According to the Census Bureau, 56% of surviving spouses over age 65 are women. When it comes to estate planning for the surviving spouse, you can use your trust to give them extra protection.
Some couples prefer the simplicity of having everything go to the surviving spouse outright. If that is your preference, and you have an older trust, it is worth having it reviewed. The default option not that long ago was to set everyone up with an “A-B” trust, splitting the trust in two at the death of the first spouse. The estate tax reason for doing that has disappeared, leaving you free to update the trust to simplify things for your surviving spouse. But before you pick up the phone to make that change, read on.
Surviving Spouse’s Protection Trust
The trouble with the simple direct option is that if your surviving spouse can do anything she wants with the money, so can all her creditors and predators. So instead, we put the deceased spouse's part of the estate into a separate irrevocable trust.
With a separate trust, you can include a co-trustee. The co-trustee is there as a safeguard against creditors trying to reach the money. But what happens when mom is ready to buy a new car, and the co-trustee says, “no”? Mom gets to say two important words to the co-trustee, “You’re fired” and go find a new co-trustee.

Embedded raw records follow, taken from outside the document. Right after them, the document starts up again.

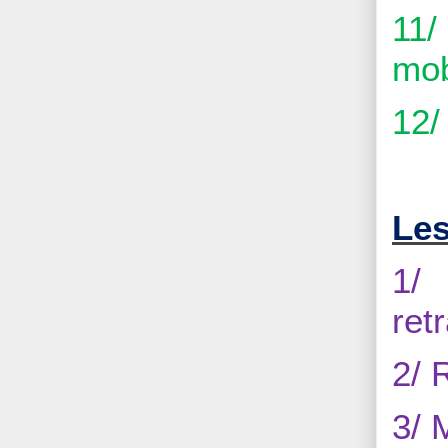
11/
mob
12/
Les
1/
ret
2/ 
3/ 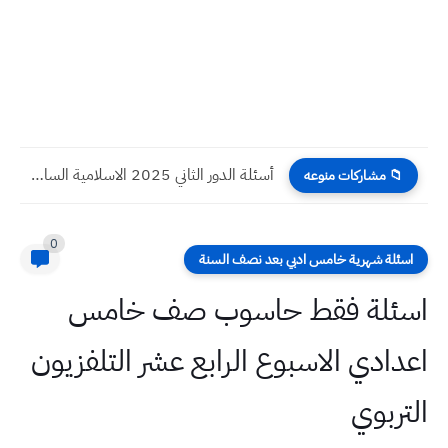
أسئلة الدور الثاني 2025 الاسلامية السادس الاعدادي
📁 مشاركات منوعه
0
اسئلة شهرية خامس ادبي بعد نصف السنة
اسئلة فقط حاسوب صف خامس
اعدادي الاسبوع الرابع عشر التلفزيون
التربوي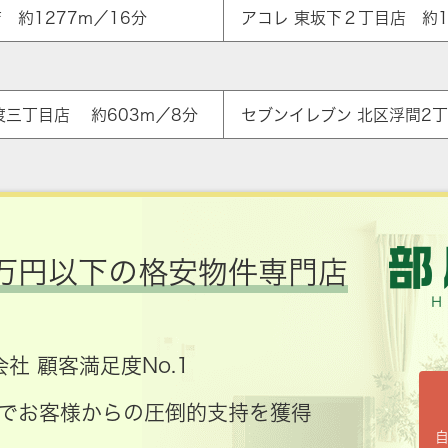
 約1277m／16分
アコレ 東坂下２丁目店 約1
ア
渡三丁目店 約603m／8分
セブンイレブン 北区浮間2丁
万円以下の格安物件専門店
社 顧客満足度No.1
コミでお客様からの圧倒的支持を獲得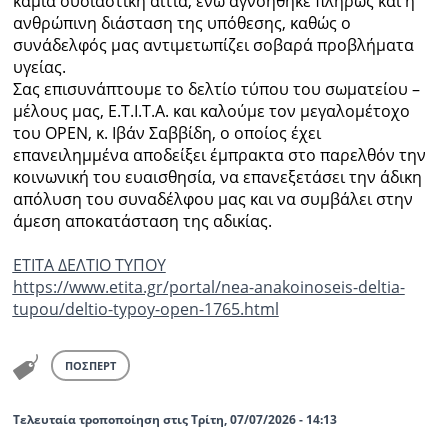
καμία ουσιαστική αιτία, ενώ αγνοήθηκε πλήρως και η
ανθρώπινη διάσταση της υπόθεσης, καθώς ο
Ραδιόφωνο
συνάδελφός μας αντιμετωπίζει σοβαρά προβλήματα
LIVE
υγείας.
Σας επισυνάπτουμε το δελτίο τύπου του σωματείου –
μέλους μας, Ε.Τ.Ι.Τ.Α. και καλούμε τον μεγαλομέτοχο
Εκπομπές
του OPEN, κ. Ιβάν Σαββίδη, ο οποίος έχει
επανειλημμένα αποδείξει έμπρακτα στο παρελθόν την
κοινωνική του ευαισθησία, να επανεξετάσει την άδικη
Πολιτισμός
απόλυση του συναδέλφου μας και να συμβάλει στην
άμεση αποκατάσταση της αδικίας.
ΕΤΙΤΑ ΔΕΛΤΙΟ ΤΥΠΟΥ
https://www.etita.gr/portal/nea-anakoinoseis-deltia-
tupou/deltio-typoy-open-1765.html
ΠΟΣΠΕΡΤ
Τελευταία τροποποίηση στις Τρίτη, 07/07/2026 - 14:13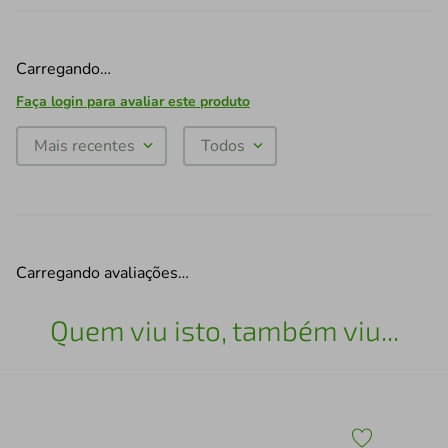
Carregando…
Faça login para avaliar este produto
Mais recentes
Todos
Carregando avaliações…
Quem viu isto, também viu...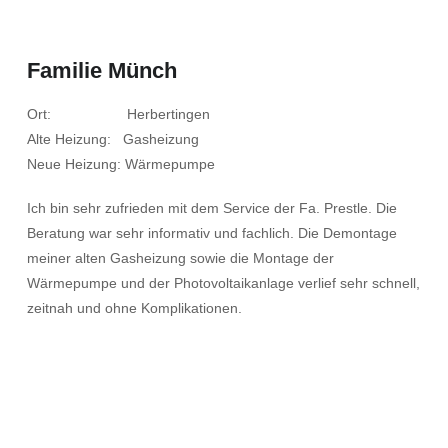
Familie Münch
Ort: Herbertingen
Alte Heizung: Gasheizung
Neue Heizung: Wärmepumpe
Ich bin sehr zufrieden mit dem Service der Fa. Prestle. Die
Beratung war sehr informativ und fachlich. Die Demontage
meiner alten Gasheizung sowie die Montage der
Wärmepumpe und der Photovoltaikanlage verlief sehr schnell,
zeitnah und ohne Komplikationen.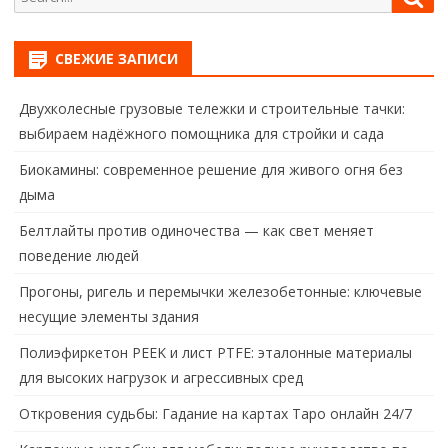
for:
СВЕЖИЕ ЗАПИСИ
Двухколесные грузовые тележки и строительные тачки:
выбираем надёжного помощника для стройки и сада
Биокамины: современное решение для живого огня без
дыма
Белтлайты против одиночества — как свет меняет
поведение людей
Прогоны, ригель и перемычки железобетонные: ключевые
несущие элементы здания
Полиэфиркетон PEEK и лист PTFE: эталонные материалы
для высоких нагрузок и агрессивных сред
Откровения судьбы: Гадание на картах Таро онлайн 24/7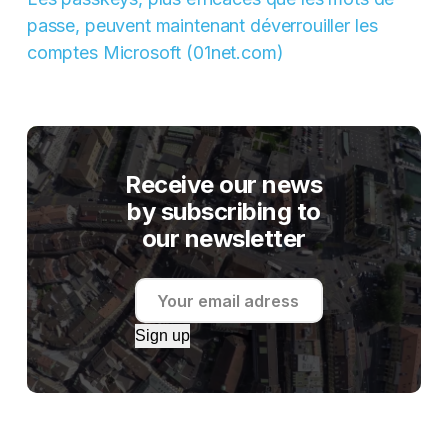
passe, peuvent maintenant déverrouiller les
comptes Microsoft (01net.com)
Receive our news
by subscribing to
our newsletter
Sign up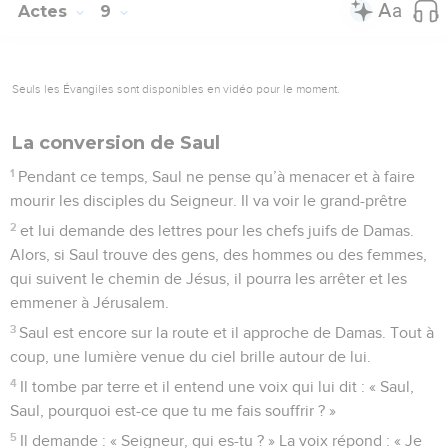
Actes
9
Seuls les Évangiles sont disponibles en vidéo pour le moment.
La conversion de Saul
1
Pendant ce temps, Saul ne pense qu’à menacer et à faire
mourir les disciples du Seigneur. Il va voir le grand-prêtre
2
et lui demande des lettres pour les chefs juifs de Damas.
Alors, si Saul trouve des gens, des hommes ou des femmes,
qui suivent le chemin de Jésus, il pourra les arrêter et les
emmener à Jérusalem.
3
Saul est encore sur la route et il approche de Damas. Tout à
coup, une lumière venue du ciel brille autour de lui.
4
Il tombe par terre et il entend une voix qui lui dit : « Saul,
Saul, pourquoi est-ce que tu me fais souffrir ? »
5
Il demande : « Seigneur, qui es-tu ? » La voix répond : « Je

The co-trustee gets to act as the “bad guy” and say no to all the creditors and predators that are trying to reach mom’s money.
Protecting the Kids Too
If mom finds a new special guy, the Protection Trust can be set up to protect that portion of the estate for the couple’s children. For example, the trust can expand the definition of “remarriage” to include spending the night with someone. Following that the trust can be set up to protect the principle for the duration of the relationship, or end that portion of the trust, and distribute the balance to the children.
Families have different goals and priorities, and as the options above illustrate, not everyone will want the same thing for their family situation. It’s important to know what kind of plan you have, and have a conversation with your attorney about what your goals for the future look like.